We agree that the value of a result must be based on the interpretation of the spectrum of values compatible with the data, such as Amrhein et al. suggested [10]. However, removing a term such as statistical significance is far to be a solution to avoid the publication biases. We regret that, even based on point and interval estimates, associations compatible with the null value undoubtedly would continue being under-reported. Conversely, the absence of a preset threshold to interpret a p-value could subtract objectivity [24].
Faced with the seemingly inevitable use of statistical significance[21], we must give due value to statistical tests, promoting the understanding of their limitations [25]. In that sense, one critical issue is the widespread application of an arbitrary significance level (i.e., 0.05) [12, 26]. As an analogy, diagnostic tests may need different cut-offs according to the disease prevalence to maintain high predictive values [27]. Similarly, it would be negligent in using the same significance level for all research problems. The pre-test probability of an association would help to define a cut-off to increase the chance of both identifying the true associations and discarding those spurious [7]. Nevertheless, no value should become a new thumb rule applicable to all situations.
Reducing the significance level can reduce the false positive rate but increase the false negative rate, which is reducing the power of a study. This can be a problem when decisions have to be based on studies with small sample sizes, such as in preliminary outbreak investigations or in the research of extremely rare but severe diseases.

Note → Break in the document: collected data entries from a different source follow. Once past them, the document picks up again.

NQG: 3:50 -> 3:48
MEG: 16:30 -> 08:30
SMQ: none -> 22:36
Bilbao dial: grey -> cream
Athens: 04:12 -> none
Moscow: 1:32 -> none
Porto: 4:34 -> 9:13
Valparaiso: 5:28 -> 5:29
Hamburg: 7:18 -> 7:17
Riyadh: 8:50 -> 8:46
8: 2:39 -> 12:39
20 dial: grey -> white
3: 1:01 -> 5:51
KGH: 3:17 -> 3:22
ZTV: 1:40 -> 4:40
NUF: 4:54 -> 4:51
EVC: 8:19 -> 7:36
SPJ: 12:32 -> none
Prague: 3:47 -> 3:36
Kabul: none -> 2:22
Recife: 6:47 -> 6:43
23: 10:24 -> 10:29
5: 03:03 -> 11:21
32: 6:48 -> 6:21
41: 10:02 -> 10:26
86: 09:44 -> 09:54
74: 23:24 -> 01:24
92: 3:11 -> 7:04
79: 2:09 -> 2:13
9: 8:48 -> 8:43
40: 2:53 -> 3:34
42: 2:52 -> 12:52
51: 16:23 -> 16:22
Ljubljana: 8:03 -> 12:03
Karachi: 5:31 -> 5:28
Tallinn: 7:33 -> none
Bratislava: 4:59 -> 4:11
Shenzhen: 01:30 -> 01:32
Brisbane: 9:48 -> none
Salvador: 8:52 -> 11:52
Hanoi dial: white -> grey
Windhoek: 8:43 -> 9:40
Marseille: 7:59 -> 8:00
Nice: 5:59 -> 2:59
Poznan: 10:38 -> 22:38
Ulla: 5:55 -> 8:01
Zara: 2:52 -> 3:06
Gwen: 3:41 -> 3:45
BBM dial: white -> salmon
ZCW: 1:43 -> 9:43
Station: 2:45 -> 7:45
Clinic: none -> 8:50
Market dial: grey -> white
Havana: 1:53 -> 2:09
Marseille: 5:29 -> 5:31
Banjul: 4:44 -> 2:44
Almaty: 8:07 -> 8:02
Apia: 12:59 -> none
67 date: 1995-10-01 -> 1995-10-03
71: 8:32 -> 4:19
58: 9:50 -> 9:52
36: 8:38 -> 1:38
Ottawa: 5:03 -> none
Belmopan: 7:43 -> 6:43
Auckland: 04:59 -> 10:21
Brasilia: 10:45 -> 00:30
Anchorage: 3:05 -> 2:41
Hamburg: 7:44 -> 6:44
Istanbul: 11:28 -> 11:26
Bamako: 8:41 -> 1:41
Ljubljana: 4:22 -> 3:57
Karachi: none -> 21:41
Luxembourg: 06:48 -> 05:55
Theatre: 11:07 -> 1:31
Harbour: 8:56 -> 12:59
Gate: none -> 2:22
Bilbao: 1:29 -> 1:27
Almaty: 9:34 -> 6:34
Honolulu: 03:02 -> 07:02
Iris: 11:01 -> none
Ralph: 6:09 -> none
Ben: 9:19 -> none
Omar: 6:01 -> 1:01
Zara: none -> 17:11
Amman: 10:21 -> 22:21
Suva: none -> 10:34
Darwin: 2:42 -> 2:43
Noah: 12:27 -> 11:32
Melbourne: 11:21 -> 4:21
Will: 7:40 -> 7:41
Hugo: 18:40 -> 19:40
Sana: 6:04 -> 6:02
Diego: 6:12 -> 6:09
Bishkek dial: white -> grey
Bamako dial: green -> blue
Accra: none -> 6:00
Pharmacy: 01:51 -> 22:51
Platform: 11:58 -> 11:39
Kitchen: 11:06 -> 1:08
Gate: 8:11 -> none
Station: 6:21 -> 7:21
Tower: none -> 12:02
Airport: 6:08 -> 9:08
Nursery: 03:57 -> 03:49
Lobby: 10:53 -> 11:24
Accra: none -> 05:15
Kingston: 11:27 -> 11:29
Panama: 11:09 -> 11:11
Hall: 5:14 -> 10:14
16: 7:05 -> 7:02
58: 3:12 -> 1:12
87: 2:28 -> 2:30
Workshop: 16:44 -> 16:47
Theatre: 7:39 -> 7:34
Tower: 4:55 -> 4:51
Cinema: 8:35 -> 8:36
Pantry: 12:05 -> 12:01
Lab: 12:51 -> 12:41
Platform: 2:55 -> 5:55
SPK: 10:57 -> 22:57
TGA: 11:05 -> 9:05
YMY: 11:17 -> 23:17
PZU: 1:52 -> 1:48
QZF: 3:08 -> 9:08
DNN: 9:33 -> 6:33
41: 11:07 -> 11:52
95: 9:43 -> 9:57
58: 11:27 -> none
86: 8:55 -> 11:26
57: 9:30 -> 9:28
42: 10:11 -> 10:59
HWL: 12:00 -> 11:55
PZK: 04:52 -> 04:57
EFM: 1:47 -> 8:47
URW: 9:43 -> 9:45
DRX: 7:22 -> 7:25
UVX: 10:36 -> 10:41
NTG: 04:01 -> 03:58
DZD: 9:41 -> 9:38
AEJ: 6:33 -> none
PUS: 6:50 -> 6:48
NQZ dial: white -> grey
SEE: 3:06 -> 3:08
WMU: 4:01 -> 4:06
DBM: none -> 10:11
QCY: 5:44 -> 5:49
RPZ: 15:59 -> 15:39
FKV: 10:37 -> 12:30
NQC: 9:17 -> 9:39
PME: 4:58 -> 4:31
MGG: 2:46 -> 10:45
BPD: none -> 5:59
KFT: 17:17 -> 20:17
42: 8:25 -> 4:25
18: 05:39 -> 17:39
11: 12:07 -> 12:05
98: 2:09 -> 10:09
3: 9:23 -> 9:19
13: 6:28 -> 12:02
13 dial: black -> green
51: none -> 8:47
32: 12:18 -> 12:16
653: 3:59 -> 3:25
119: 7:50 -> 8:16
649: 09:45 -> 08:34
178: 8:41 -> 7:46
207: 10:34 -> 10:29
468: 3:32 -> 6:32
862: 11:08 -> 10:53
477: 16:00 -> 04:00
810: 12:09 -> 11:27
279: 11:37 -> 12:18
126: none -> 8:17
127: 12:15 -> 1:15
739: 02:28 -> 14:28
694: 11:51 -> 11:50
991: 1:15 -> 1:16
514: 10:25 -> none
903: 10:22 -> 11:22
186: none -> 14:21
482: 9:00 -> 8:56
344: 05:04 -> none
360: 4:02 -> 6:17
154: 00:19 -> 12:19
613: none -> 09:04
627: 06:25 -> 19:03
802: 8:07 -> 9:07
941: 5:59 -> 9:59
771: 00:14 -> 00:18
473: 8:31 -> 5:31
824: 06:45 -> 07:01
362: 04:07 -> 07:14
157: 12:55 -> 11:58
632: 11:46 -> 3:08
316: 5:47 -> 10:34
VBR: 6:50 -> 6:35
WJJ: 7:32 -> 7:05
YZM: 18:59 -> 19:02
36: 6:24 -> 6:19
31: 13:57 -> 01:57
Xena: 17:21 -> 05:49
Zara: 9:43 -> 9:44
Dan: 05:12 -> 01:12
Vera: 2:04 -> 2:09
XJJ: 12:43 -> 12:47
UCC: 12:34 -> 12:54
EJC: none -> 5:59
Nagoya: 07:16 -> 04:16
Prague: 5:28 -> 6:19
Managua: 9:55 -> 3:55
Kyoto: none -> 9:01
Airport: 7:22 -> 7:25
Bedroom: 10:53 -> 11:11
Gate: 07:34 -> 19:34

For another purpose, a study aimed to replicate or confirm results from other well-designed studies would not need to use the same level of significance, since the state of knowledge has changed. A higher significance level could be justified when previous studies suggested a high pre-test probability.
Moreover, other issues may be necessary to consider in each case, such as the implications of a false positive and false negative result. For example, it does not seem sensible to use the same significance level to approve a drug with a high risk of adverse effects as for a low-risk educational intervention. Probably in the former, we were more interested in ruling out the alpha error. As with diagnostic tests, the cut-off point for significance should also be adjusted to increase the likelihood that our research will cause more benefit than harm.
For all the above, it is likely that we have not yet found a magical formula to choose levels of significance. Therefore, we share the frustration of decisions being guided by an arbitrary or poorly justified rule. Statistical significance may play a supporting role, but not a leading one. However, better than trying to abolish this concept, we consider it is necessary to develop strategies to justify and predefine the significance levels considering both the evidence and the implications of errors resulting from the statistical tests. Moreover, efforts to define what is clinically or epidemiologically significant may be more useful to guide research and interventions [18, 19].